Let’s look at the USER_MVIEWS data dictionary to verify that the MV was created as expected. Here’s
the query to run:
select
mview_name
,refresh_method
,refresh_mode
,build_mode
,fast_refreshable
from user_mviews
where mview_name = 'SALES_MV';
Here’s the output for this MV:
MVIEW_NAME REFRESH_ REFRESH_MODE BUILD_MOD FAST_REFRESHABLE
------------ -------- ------------ --------- --------------------
SALES_MV COMPLETE DEMAND IMMEDIATE NO
It’s also informative to inspect the USER_OBJECTS and USER_SEGMENTS views to see what has been
created. When you query USER_OBJECTS, notice that several objects have been created:
select
object_name
,object_type
from user_objects
where object_name like 'SALES%'
order by object_name;
Here’s the corresponding output:
OBJECT_NAME OBJECT_TYPE
-------------------- --------------------
SALES TABLE
SALES_MV MATERIALIZED VIEW
SALES_MV TABLE
SALES_PK INDEX
The MV is a logical container that stores data in a regular database table. Querying the
USER_SEGMENTS view shows the base table, its primary-key index, and the table that stores data returned
by the MV query:
select
segment_name
,segment_type
from user_segments
where segment_name like 'SALES%'
order by segment_name;
Here’s the output for this example:
SEGMENT_NAME SEGMENT_TYPE
-------------------- --------------------
SALES TABLE
SALES_PK INDEX
SALES_MV TABLE
Note Oracle sometimes automatically creates an index on the MV. In this scenario, no index for the MV
was created
Next, insert some additional data into the base SALES table:
SQL> insert into sales values(4,99,200,sysdate);
SQL> insert into sales values(5,127,300,sysdate);
Now you attempt to initiate a fast refresh of the MV using the REFRESH procedure of the DBMS_MVIEW
package. This example passes two parameters to the REFRESH procedure: the name and the refresh
method. The name is SALES_MV, and the parameter is F (for fast):
SQL> exec dbms_mview.refresh('SALES_MV','F');
Because this MV wasn’t created in conjunction with an MV log, a fast refresh isn’t possible. The
following error is thrown:
ORA-12004: REFRESH FAST cannot be used for materialized view "MV"."SALES_MV"
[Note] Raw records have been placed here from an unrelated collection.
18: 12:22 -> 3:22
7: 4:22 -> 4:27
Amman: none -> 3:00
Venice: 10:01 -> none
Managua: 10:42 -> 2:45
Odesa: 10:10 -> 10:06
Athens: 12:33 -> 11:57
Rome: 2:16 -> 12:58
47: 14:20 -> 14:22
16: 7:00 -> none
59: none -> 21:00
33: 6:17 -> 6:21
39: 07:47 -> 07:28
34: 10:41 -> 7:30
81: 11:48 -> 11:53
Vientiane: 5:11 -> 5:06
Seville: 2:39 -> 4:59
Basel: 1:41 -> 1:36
Creating a Fast-Refreshable Materialized View
When you create a fast-refreshable MV, it initially populates the MV table with the entire result set of the
MV query. After the initial result set is in place, only data modified (in the base table) since the last
refresh needs to be applied to the MV. In other words, any updates, inserts, or deletes from the master
table that have occurred since the last refresh are copied over. This feature is appropriate when you have
a small amount of changes to a base table over a period of time compared to the total number of rows in
the table.
Here are the steps to implement a fast-refreshable MV:
1. Create a base table (if it’s not already created).
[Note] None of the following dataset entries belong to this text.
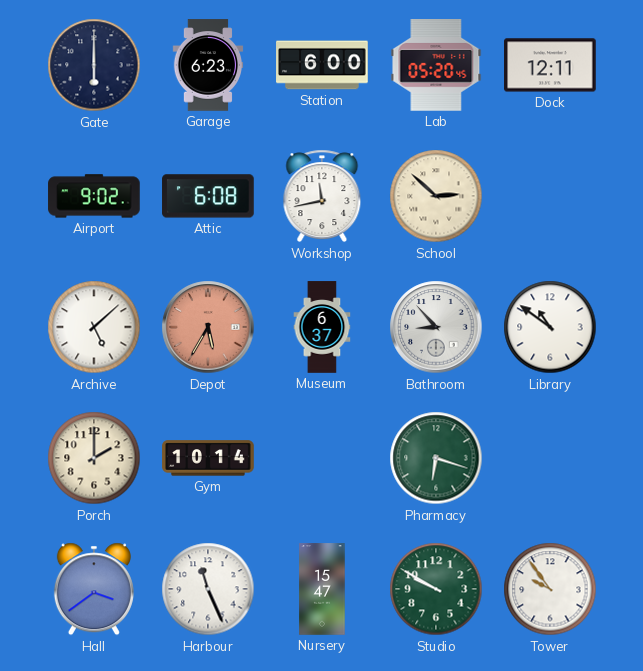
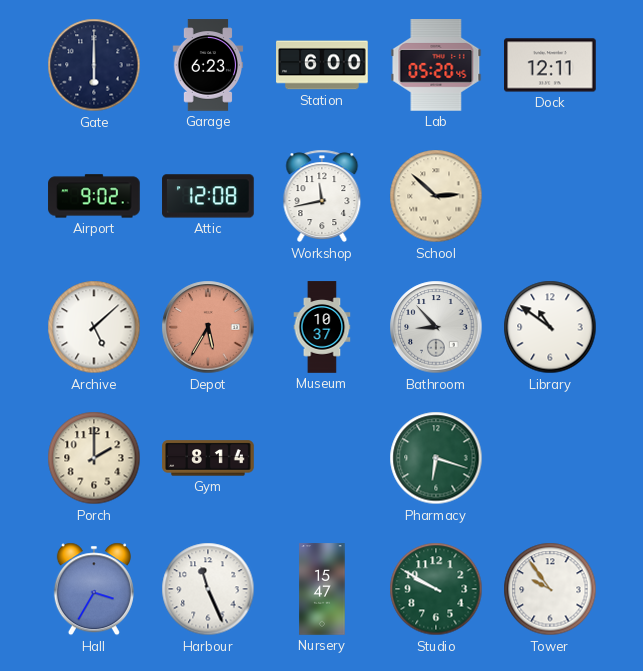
Attic: 6:08 -> 12:08
Museum: 6:37 -> 10:37
Gym: 10:14 -> 8:14
Hall: 3:39 -> 3:35
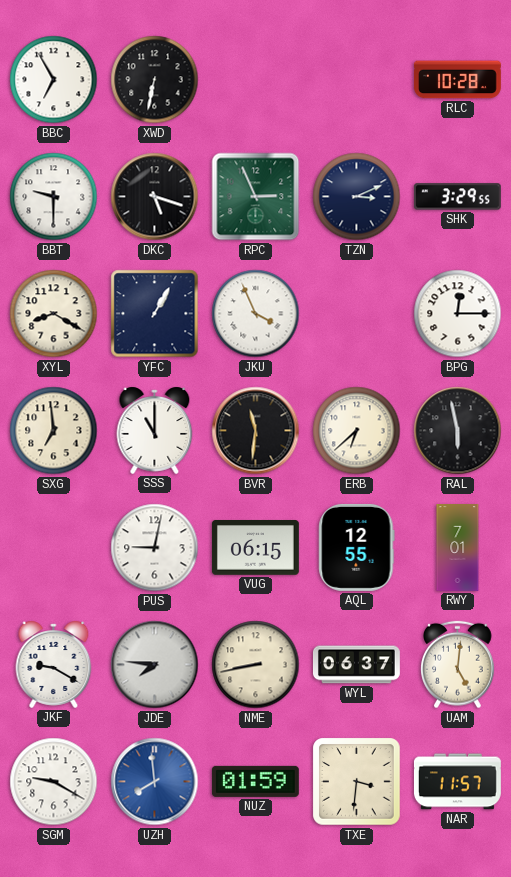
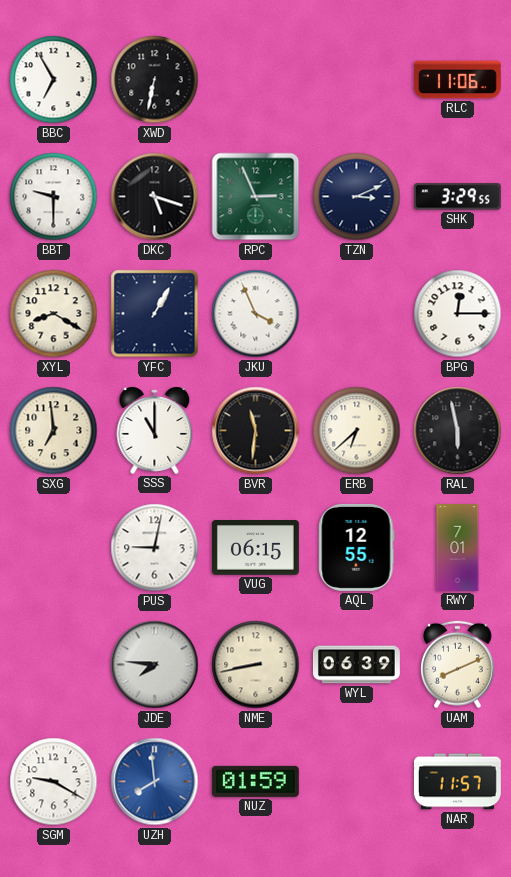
RLC: 10:28 -> 11:06
JKF: 9:20 -> none
WYL: 06:37 -> 06:39
UAM: 5:01 -> 8:11
TXE: 3:31 -> none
2. Create an MV log on the base table.
3. Create an MV as fast-refreshable.
This example first creates a base table. In most environments, you already have a base table in
place. For illustrative purposes, here’s the table-creation script and some sample data:
create table sales(
sales_id number
,sales_amt number
,region_id number
,sales_dtt timestamp
,constraint sales_pk primary key(sales_id)
);
--
insert into sales values(1,101,100,sysdate-50);
insert into sales values(2,511,200,sysdate-20);
insert into sales values(3,11,100,sysdate);
commit;
A fast-refreshable MV requires an MV log on the base table. When a fast refresh occurs, the MV log
must have a unique way to identify which records have been modified and thus need to be refreshed.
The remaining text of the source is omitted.